- Researchers investigated how acute pain transitions to chronic pain in mice and humans.
- They found that levels of certain immune cells during acute pain predict pain resolution 3 months later.
- They also found that using anti-inflammatory drugs to treat acute pain may increase chronic pain risk.
- The researchers note that clinical trials are needed to confirm their results.
Chronic lower back pain (LBP) is a painful condition that is
Knowing more about the mechanisms that underlie the transition from acute to chronic LBP could improve treatments for pain.
Recently, researchers investigated how acute pain transitions to chronic pain in mice and humans.
“Our study showed the importance of neutrophil activations for the resolution of acute pain and prevention of chronic pain,” Dr. Massimo Allegri, a registered doctor and pain specialist at Hospital Morges, Switzerland, and one of the study’s authors, told Medical News Today.
The study was published in Science Translational Medicine.
For the study, the researchers enrolled 98 patients with acute LBP. They underwent clinical examinations at the time of enrollment and three months later.
Patients with a self-reported day-averaged pain of less than four on a scale of 0–10 were classified as being ‘pain-resolved’, whereas those with a score of four or higher were regarded as having persistent pain.
During the study period, the researchers also performed transcriptomic analysis of immune cell samples from the patients.
They then compared the transcriptomic changes between patients whose LBP resolved at three months and those in whom it persisted.
In doing so, they found that after three months, several thousand genes were expressed differently in the resolved pain group, whereas there was no difference in the persistent pain group.
They further found that those in the resolved pain group, and not the persistent pain group, experienced elevated neutrophil activation at the acute stage of pain, which decreased by the second visit.
“We know there are critical immune cell pathways that are necessary for healing,” Dr.
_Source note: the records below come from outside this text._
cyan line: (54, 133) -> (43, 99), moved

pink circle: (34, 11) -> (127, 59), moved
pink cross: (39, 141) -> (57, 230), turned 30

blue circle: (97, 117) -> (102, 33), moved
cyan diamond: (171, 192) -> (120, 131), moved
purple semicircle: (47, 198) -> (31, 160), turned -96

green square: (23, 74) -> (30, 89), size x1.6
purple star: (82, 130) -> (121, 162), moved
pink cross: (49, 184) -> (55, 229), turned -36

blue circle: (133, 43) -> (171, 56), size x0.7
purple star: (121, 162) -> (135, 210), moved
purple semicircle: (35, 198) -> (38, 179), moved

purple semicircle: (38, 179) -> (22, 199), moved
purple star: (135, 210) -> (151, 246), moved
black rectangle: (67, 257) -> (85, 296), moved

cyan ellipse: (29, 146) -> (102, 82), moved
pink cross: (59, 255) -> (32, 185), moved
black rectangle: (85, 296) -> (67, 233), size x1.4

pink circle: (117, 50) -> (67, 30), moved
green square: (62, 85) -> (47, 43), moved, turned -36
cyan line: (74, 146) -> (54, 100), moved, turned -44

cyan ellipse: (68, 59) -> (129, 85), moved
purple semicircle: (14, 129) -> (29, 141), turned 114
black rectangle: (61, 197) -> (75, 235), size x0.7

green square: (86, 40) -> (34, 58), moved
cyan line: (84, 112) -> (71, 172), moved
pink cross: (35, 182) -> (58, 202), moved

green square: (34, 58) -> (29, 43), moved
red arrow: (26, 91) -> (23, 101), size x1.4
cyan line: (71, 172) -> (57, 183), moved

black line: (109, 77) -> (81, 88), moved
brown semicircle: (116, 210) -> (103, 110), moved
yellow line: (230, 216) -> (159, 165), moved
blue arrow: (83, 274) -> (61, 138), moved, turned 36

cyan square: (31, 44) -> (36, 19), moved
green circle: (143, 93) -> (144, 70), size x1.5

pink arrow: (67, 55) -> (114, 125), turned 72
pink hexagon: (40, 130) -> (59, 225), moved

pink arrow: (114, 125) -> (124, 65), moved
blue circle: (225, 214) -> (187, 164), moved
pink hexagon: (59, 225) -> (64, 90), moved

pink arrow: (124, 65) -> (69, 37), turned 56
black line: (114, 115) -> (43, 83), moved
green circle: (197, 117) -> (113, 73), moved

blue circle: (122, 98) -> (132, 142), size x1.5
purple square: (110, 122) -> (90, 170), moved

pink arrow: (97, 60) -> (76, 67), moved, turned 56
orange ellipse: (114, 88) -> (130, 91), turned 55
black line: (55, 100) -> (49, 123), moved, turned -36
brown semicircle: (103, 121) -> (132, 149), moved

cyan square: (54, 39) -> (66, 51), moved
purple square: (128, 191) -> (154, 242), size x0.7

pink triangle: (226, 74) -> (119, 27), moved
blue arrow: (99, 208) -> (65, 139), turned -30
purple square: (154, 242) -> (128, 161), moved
Thomas Buchheit, medical director at Duke Innovative Pain Therapies Clinic, who was not involved in the study, told MNT, “Neutrophils, a common white blood cell, are the beginning of this cascade.”
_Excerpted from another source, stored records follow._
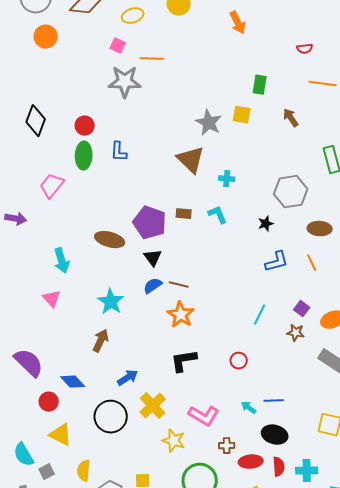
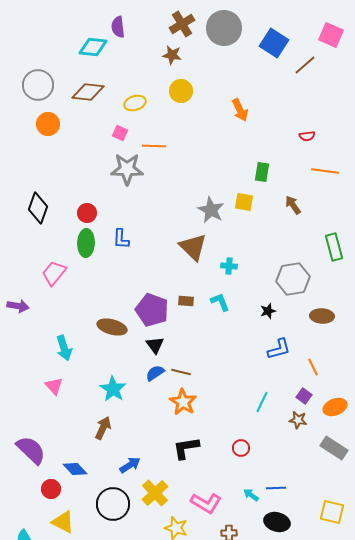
orange line: (312, 263) -> (313, 367), moved

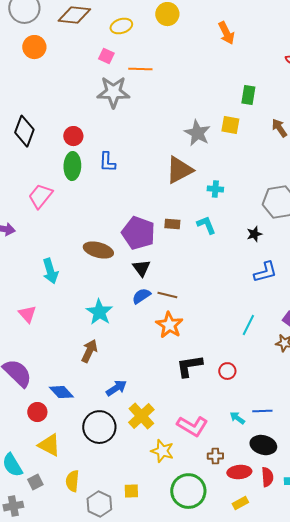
brown triangle: (193, 247) -> (179, 170), turned 48
pink triangle: (54, 386) -> (27, 314), moved
black L-shape: (186, 448) -> (189, 366), moved

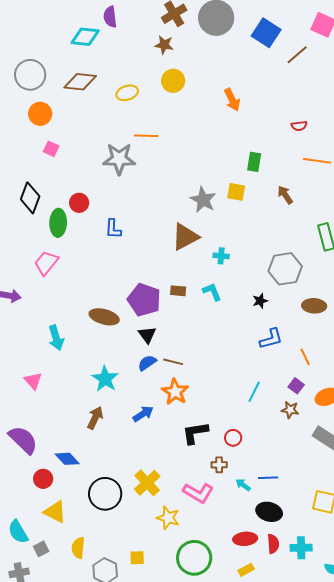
pink square: (106, 56) -> (51, 149), moved
green ellipse: (72, 166) -> (58, 223), moved
blue arrow: (116, 388) -> (143, 414), moved
brown cross: (215, 456) -> (219, 465), moved

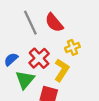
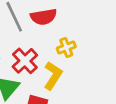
red semicircle: (54, 23) -> (44, 17), turned -60

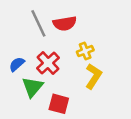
yellow L-shape: (53, 76) -> (94, 76), moved

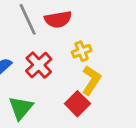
green triangle: (32, 87) -> (21, 108), moved
red square: (59, 104) -> (77, 104), moved, turned 30

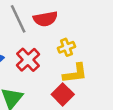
yellow L-shape: (91, 80) -> (75, 73), turned 50

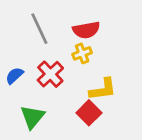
red semicircle: (45, 19) -> (86, 30), moved
yellow cross: (66, 47) -> (82, 53), moved

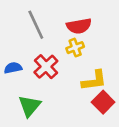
blue semicircle: (14, 76) -> (13, 68), turned 30
red square: (89, 113) -> (103, 102), moved

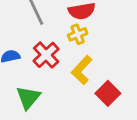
yellow L-shape: (94, 81) -> (82, 70), moved, turned 140

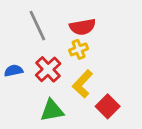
green triangle: (28, 97) -> (52, 110), moved, turned 40

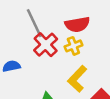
red cross: (48, 69) -> (46, 45), moved

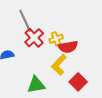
red semicircle: (77, 24) -> (68, 47), moved

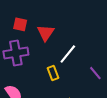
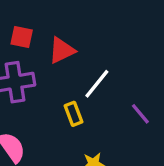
red triangle: (46, 33) -> (62, 50), turned 30

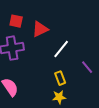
yellow rectangle: (73, 114) -> (60, 78), moved

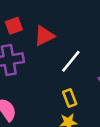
red square: (16, 21) -> (14, 26), turned -32

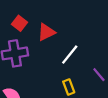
red square: (14, 26) -> (19, 23), turned -32

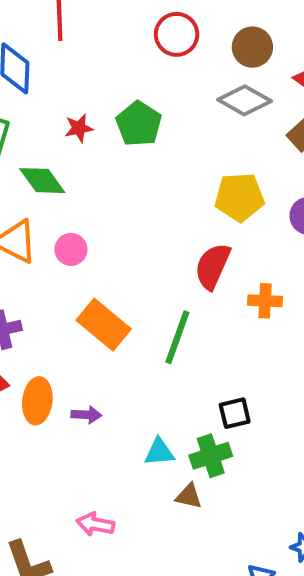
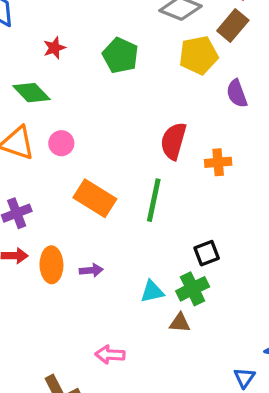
green pentagon: (139, 124) -> (120, 55), moved
yellow pentagon: (239, 197) -> (199, 55), moved

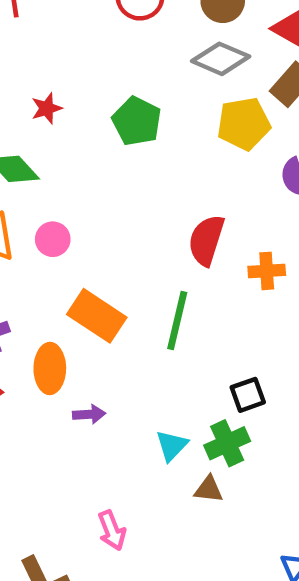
orange ellipse: (51, 265) -> (50, 369), moved
cyan triangle: (152, 292) -> (172, 445), turned -35
pink arrow: (110, 355) -> (112, 530), turned -116

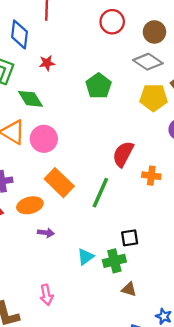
red star: (47, 108) -> (47, 63), moved
pink circle: (53, 239) -> (44, 139), size x1.5
orange ellipse: (50, 369) -> (30, 205), turned 65
brown triangle: (209, 489) -> (129, 289), moved

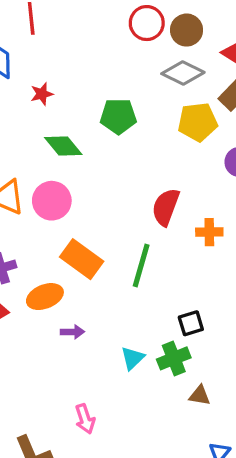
red circle: (112, 22) -> (147, 23), moved
green pentagon: (98, 86) -> (118, 116), turned -30
green diamond: (30, 99) -> (63, 146), moved

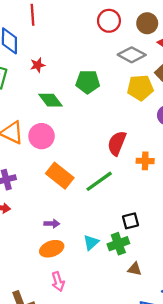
brown circle: (187, 30) -> (147, 23), moved
green line: (141, 265) -> (99, 181), turned 36
orange ellipse: (45, 297) -> (52, 249), moved

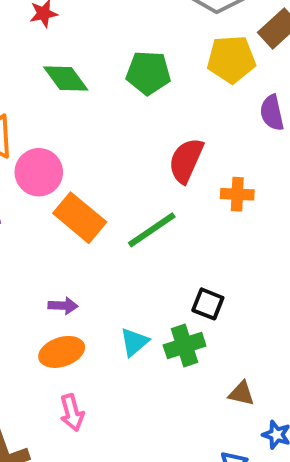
green pentagon: (88, 82) -> (148, 73), moved
pink circle: (42, 136) -> (39, 172), moved
black square: (131, 221) -> (208, 304), turned 35
brown triangle: (135, 269) -> (241, 393), moved

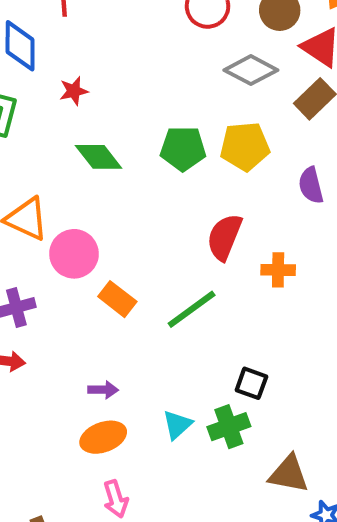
yellow pentagon: (231, 59) -> (245, 146), moved
orange rectangle: (80, 218) -> (117, 299), size x0.7
brown triangle: (241, 393) -> (289, 474), size x1.5

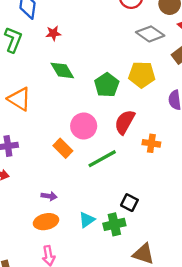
green pentagon: (183, 148) -> (107, 85), moved, turned 30
pink circle: (74, 254) -> (84, 126), moved

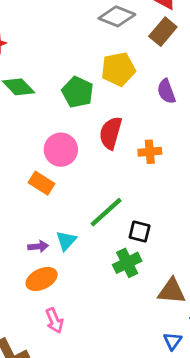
green line: (102, 159) -> (106, 212), moved
cyan triangle: (87, 220) -> (66, 241), moved

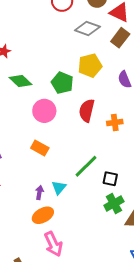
pink circle: (61, 150) -> (44, 111), moved
purple arrow: (38, 246) -> (39, 193), turned -72
green cross: (127, 263) -> (114, 203), moved
pink arrow: (54, 321) -> (53, 244), size x1.4

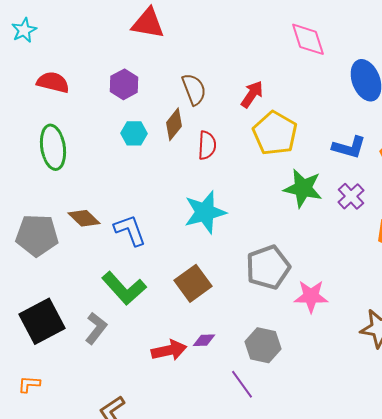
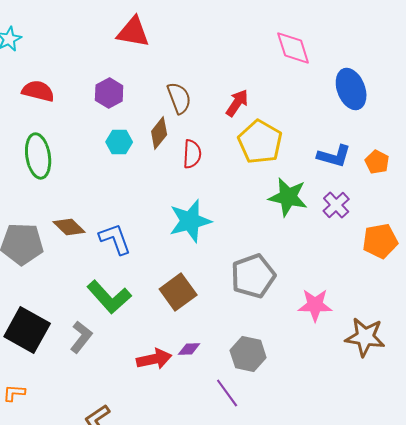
pink star: (311, 296) -> (315, 305), moved
black square: (42, 321) -> (27, 330), turned -33

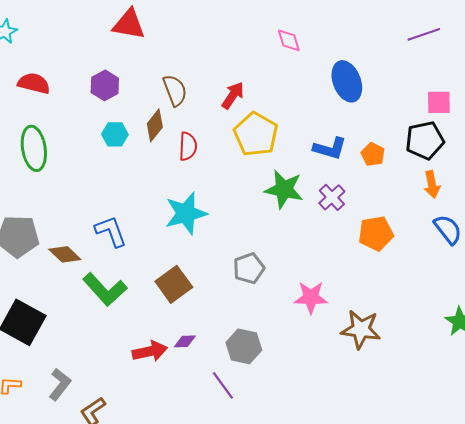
pink diamond: (293, 48) -> (289, 40), size x0.7
brown diamond: (69, 227) -> (65, 254), moved
gray pentagon: (253, 276) -> (249, 268), size x0.7
gray L-shape: (81, 337) -> (60, 384), moved

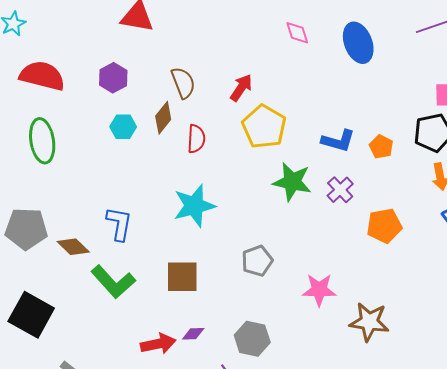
blue ellipse: (347, 81) -> (358, 43), moved
red semicircle: (34, 83) -> (42, 76), size x1.4
blue L-shape: (111, 231) -> (119, 224), turned 30
brown square: (174, 284) -> (182, 277), turned 36

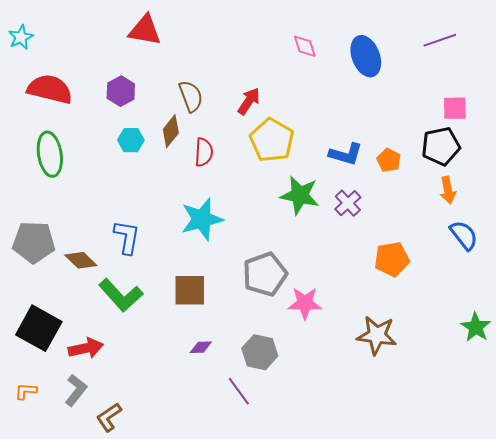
orange pentagon: (384, 226) -> (392, 259), moved
gray pentagon: (257, 261) -> (265, 274), size x1.4
pink star: (319, 290) -> (305, 303), moved
red arrow: (158, 344) -> (86, 348), moved

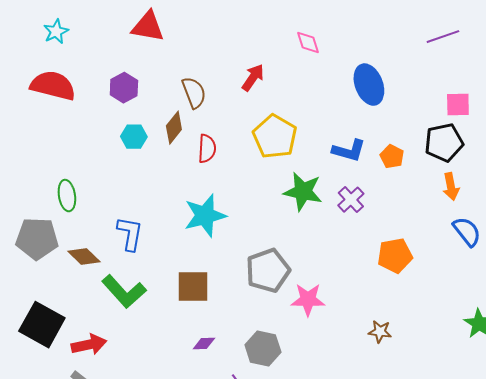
cyan star: (21, 37) -> (56, 32), moved
blue ellipse: (366, 56) -> (369, 85), moved
red arrow: (249, 101) -> (253, 78), moved
green ellipse: (50, 154) -> (67, 196), moved, size x0.7
brown star: (377, 335) -> (380, 332), size x0.6

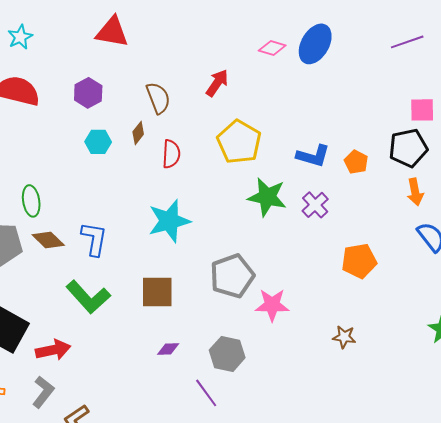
pink diamond: (308, 43) -> (272, 48), turned -56
blue ellipse: (369, 85) -> (315, 44), moved, turned 51
brown diamond: (174, 128) -> (138, 133), size x0.7
brown diamond: (84, 257) -> (48, 240), moved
“Neutrophils release multiple inflammatory proteins that can be damaging if present chronically like is seen with rheumatoid arthritis. However, acutely, these proteins can jump-start a healing process. If we shut down this initial response, the body may never truly complete the healing cascade— potentially leading to a greater risk of chronic pain.”
— Dr. Thomas Buchheit
To verify their results, the researchers conducted a similar analysis involving people with temporomandibular disorder (TMD), or chronic facial pain.
Similar to patients with LBP, those with TMD whose pain resolved within three months exhibited a larger number of differently expressed genes involving the elevated activity of inflammatory pathways and neutrophils than the persistent pain group.
To further understand the role of neutrophils in chronic pain, the researchers next examined mouse models of pain treated with a steroid called dexamethasone, the NSAID diclofenac, or one of three analgesics without anti-inflammatory effects: gabapentin, morphine, and lidocaine.
In the end, the researchers found that while both dexamethasone and diclofenac reduced pain behavior initially, they resulted in prolonged pain duration.
However, the three other analgesics produced short-term pain relief without affecting the overall duration of pain.
The researchers found that neutrophils largely moderated this response. They observed that neutrophil depletion produced steroid-like pain prolongation, whereas peripheral injection of neutrophils removed pain behavior.
Lastly, the researchers validated their findings with data on anti-inflammatory drug use and pain from data from the U.K. Biobank.
From their analysis, they found that patients reporting acute back pain and who used NSAIDs, but not two other analgesic medications, reported increased risk for back pain 2-6 years later.
They further found that—matching their results—higher percentages of neutrophils at the acute pain stage protected against chronic pain development.
The researchers concluded that impairment of immune processes at the acute stage of pain in those with LBP and TMD might increase the risk of developing chronic pain.
When asked about the study’s limitations, Dr. Allegri noted that randomized clinical trials are needed to confirm their findings.
He added that, if these trials produce similar results, these findings could “completely change the paradigm for treating acute pain from shutting down inflammation during the acute phase to a new approach where pain relief will be as important as [monitoring the] neutrophil response to prevent chronic pain.”
When asked how these results could influence pain relief strategies, Dr. Frances Williams, professor of genomic epidemiology at King’s College London, who was also not involved in the study, told MNT that while these results are from “strong research,” steroids and NSAIDs are very different from one another.
“Clinical advice to take pain relief for severe pain should not change in the light of these basic science results, but more studies of patients are definitely needed to look at this,” she said.
“There may be a window of opportunity to take medication, but not for too long. Doctors would normally recommend people take painkillers for the shortest possible time and to maintain their activity levels when they have an episode of back pain,” she noted.
“It is vital that patients prescribed steroid tablets do not stop or reduce these without discussion with their prescribing physician.”